▸ What to produce: Ignoring the images, restate the records below word for word.

▸ Data in this exercise:
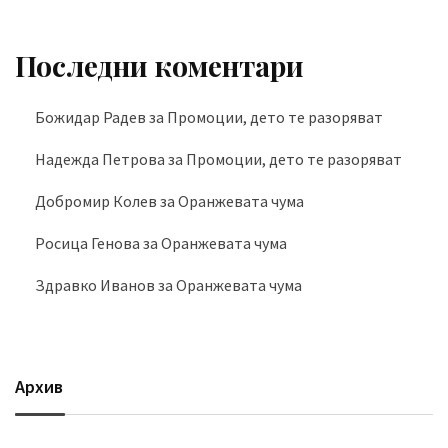
Последни коментари
Божидар Радев
за
Промоции, дето те разоряват
Надежда Петрова
за
Промоции, дето те разоряват
Добромир Колев
за
Оранжевата чума
Росица Генова
за
Оранжевата чума
Здравко Иванов
за
Оранжевата чума
Архив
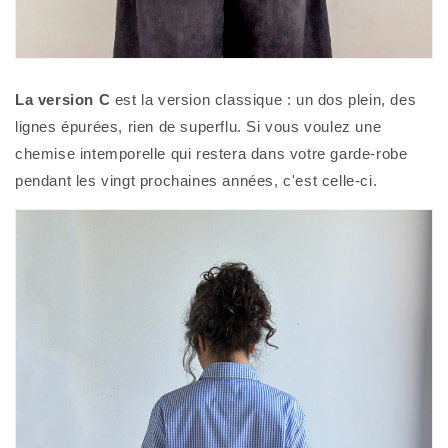
La version C
est la version classique : un dos plein, des
lignes épurées, rien de superflu. Si vous voulez une
chemise intemporelle qui restera dans votre garde-robe
pendant les vingt prochaines années, c'est celle-ci.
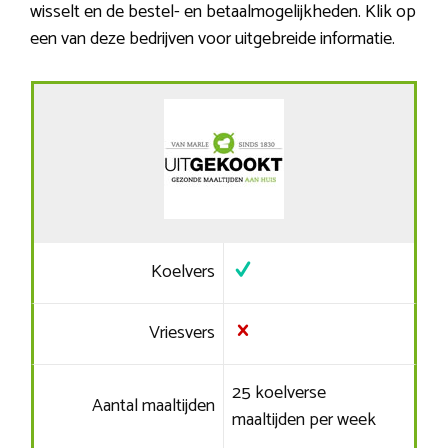
wisselt en de bestel- en betaalmogelijkheden. Klik op
een van deze bedrijven voor uitgebreide informatie.
Koelvers
Vriesvers
25 koelverse
Aantal maaltijden
maaltijden per week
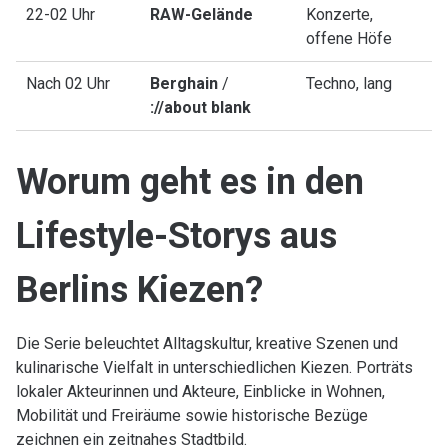
22-02 Uhr
RAW-Gelände
Konzerte,
offene Höfe
Nach 02 Uhr
Berghain
/
Techno, lang
://about blank
Worum geht es in den
Lifestyle-Storys aus
Berlins Kiezen?
Die Serie beleuchtet Alltagskultur, kreative Szenen und
kulinarische Vielfalt in unterschiedlichen Kiezen. Porträts
lokaler Akteurinnen und Akteure, Einblicke in Wohnen,
Mobilität und Freiräume sowie historische Bezüge
zeichnen ein zeitnahes Stadtbild.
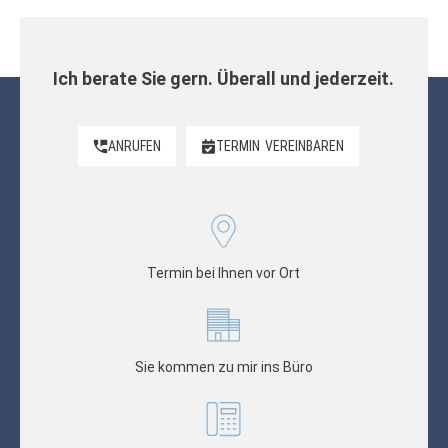
Ich berate Sie gern. Überall und jederzeit.
ANRUFEN
TERMIN
VEREINBAREN
Termin bei Ihnen vor Ort
Sie kommen zu mir ins Büro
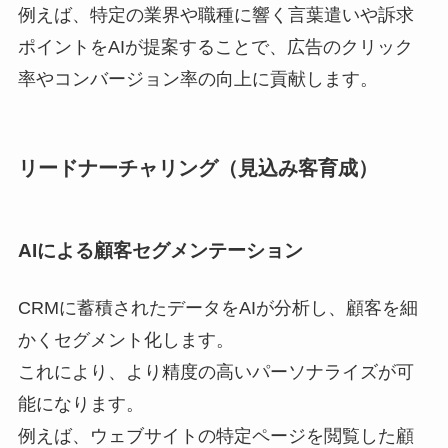
例えば、特定の業界や職種に響く言葉遣いや訴求
ポイントをAIが提案することで、広告のクリック
率やコンバージョン率の向上に貢献します。
リードナーチャリング（見込み客育成）
AIによる顧客セグメンテーション
CRMに蓄積されたデータをAIが分析し、顧客を細
かくセグメント化します。
これにより、より精度の高いパーソナライズが可
能になります。
例えば、ウェブサイトの特定ページを閲覧した顧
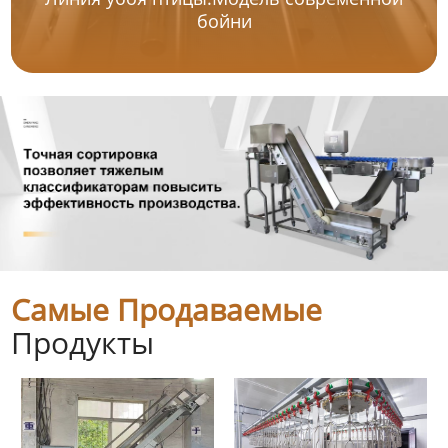
бойни
Самые Продаваемые
Продукты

▸ Exercise solution:
Последни коментари
Божидар Радев
за
Промоции, дето те разоряват
Надежда Петрова
за
Промоции, дето те разоряват
Добромир Колев
за
Оранжевата чума
Росица Генова
за
Оранжевата чума
Здравко Иванов
за
Оранжевата чума
Архив
La version C
est la version classique : un dos plein, des
lignes épurées, rien de superflu. Si vous voulez une
chemise intemporelle qui restera dans votre garde-robe
pendant les vingt prochaines années, c'est celle-ci.
wisselt en de bestel- en betaalmogelijkheden. Klik op
een van deze bedrijven voor uitgebreide informatie.
Koelvers
Vriesvers
25 koelverse
Aantal maaltijden
maaltijden per week
22-02 Uhr
RAW-Gelände
Konzerte,
offene Höfe
Nach 02 Uhr
Berghain
/
Techno, lang
://about blank
Worum geht es in den
Lifestyle-Storys aus
Berlins Kiezen?
Die Serie beleuchtet Alltagskultur, kreative Szenen und
kulinarische Vielfalt in unterschiedlichen Kiezen. Porträts
lokaler Akteurinnen und Akteure, Einblicke in Wohnen,
Mobilität und Freiräume sowie historische Bezüge
zeichnen ein zeitnahes Stadtbild.
Ich berate Sie gern. Überall und jederzeit.
ANRUFEN
TERMIN
VEREINBAREN
Termin bei Ihnen vor Ort
Sie kommen zu mir ins Büro
例えば、特定の業界や職種に響く言葉遣いや訴求
ポイントをAIが提案することで、広告のクリック
率やコンバージョン率の向上に貢献します。
リードナーチャリング（見込み客育成）
AIによる顧客セグメンテーション
CRMに蓄積されたデータをAIが分析し、顧客を細
かくセグメント化します。
これにより、より精度の高いパーソナライズが可
能になります。
例えば、ウェブサイトの特定ページを閲覧した顧
бойни
Самые Продаваемые
Продукты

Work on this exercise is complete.